Originally posted by Kimtsu (quoting from a Health and Human Services Report):
<<At the lower end, researchers have found that a 10 percent minimum wage hike would reduce employment by only 1 percent.>>
An excellent example of “how to lie with statistics.” Let’s look at it this way: Unemployment currently lies around 4%. So if we reduce employment by 1%, unemployment goes to 5%. Which equates to a 25% increase in unemployment. At the lower end.
Sounds like a lousy deal.
<<<So it is far from clear that raising the minimum wage really does “throw many people out of work,” intuitive as that may seem to you.>>>
Sounds like you’ll have to reread your own cite. Your own source just got telling you that a 10% minimum wage hike would cause a 25% increase in unemployment “at the low end,” and potentially increase it by 250% (The inverse effect of a 10% decline in employment, and a corresponding increase in unemployment to 14% from current levels.)

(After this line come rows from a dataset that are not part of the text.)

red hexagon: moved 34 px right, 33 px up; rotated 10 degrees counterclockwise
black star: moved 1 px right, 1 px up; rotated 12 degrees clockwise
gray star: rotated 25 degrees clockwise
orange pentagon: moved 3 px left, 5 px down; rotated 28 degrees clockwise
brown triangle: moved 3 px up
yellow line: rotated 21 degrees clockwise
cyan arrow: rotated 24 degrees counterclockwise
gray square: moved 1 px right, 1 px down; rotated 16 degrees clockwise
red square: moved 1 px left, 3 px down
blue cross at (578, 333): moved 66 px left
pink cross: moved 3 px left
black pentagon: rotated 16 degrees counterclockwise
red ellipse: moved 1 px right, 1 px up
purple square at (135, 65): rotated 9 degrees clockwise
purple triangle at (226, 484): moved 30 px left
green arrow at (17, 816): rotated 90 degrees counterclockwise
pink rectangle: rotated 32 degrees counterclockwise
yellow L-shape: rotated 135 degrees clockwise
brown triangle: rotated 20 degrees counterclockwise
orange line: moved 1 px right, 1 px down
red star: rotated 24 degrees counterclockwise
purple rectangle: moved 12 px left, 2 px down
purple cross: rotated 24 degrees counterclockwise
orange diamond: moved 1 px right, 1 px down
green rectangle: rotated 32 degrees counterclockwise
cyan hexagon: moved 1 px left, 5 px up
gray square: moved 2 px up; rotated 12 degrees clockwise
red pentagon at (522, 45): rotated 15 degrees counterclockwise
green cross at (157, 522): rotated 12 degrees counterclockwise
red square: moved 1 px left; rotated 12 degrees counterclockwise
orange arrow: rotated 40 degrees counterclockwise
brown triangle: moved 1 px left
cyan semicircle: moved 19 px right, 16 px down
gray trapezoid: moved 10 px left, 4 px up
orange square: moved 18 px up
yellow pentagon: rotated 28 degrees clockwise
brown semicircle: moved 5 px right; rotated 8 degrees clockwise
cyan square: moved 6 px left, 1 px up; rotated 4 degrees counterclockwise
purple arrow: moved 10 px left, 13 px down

No. Your own citation makes it extremely clear that raising the minimum wage really does throw people out of work, in every study the HHS looked at.
Guinistasia: << A woman who got one dollar a day-and could not feed her family properly, but that’s the only work she could get.>>
Yes, perhaps. and “That’s the only work she could get,” I think, is the operative term. Well, maybe the factory could pull out and she could always go into prostitution or something. Would that be preferable?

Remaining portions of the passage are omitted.